■ Instructions to follow ■
Among these records, which lines include "Artsakh"? Copy them out.

■ Supplied data ■
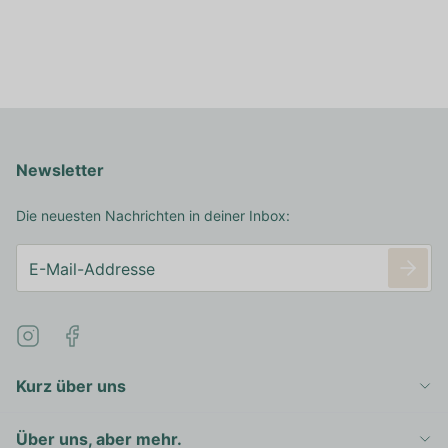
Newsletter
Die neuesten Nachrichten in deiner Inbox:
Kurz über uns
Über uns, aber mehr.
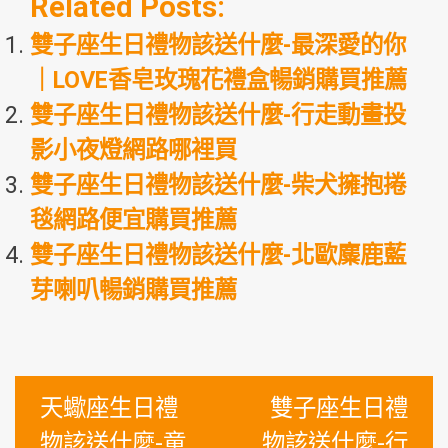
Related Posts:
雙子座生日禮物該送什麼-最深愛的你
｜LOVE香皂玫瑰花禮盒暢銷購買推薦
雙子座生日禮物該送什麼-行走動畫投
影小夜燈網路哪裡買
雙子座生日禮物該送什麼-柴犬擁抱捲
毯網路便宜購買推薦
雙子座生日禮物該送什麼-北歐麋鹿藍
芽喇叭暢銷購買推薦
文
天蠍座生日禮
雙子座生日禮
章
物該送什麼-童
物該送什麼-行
---
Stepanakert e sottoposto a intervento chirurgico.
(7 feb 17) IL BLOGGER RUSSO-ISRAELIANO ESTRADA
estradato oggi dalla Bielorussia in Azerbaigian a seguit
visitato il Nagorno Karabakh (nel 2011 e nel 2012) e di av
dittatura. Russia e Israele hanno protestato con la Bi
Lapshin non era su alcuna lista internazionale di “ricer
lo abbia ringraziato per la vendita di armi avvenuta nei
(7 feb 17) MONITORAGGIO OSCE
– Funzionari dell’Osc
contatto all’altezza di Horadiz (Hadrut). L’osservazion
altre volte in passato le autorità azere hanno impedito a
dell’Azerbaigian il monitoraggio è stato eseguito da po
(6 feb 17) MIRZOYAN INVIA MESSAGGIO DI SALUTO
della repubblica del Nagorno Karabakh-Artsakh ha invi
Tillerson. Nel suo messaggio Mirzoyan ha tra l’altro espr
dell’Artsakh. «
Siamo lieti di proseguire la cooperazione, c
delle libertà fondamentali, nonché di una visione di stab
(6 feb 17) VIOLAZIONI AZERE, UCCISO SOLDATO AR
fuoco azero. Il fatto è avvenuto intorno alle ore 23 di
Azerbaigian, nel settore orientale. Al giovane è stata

■ Completed task ■
della repubblica del Nagorno Karabakh-Artsakh ha invi
dell’Artsakh. «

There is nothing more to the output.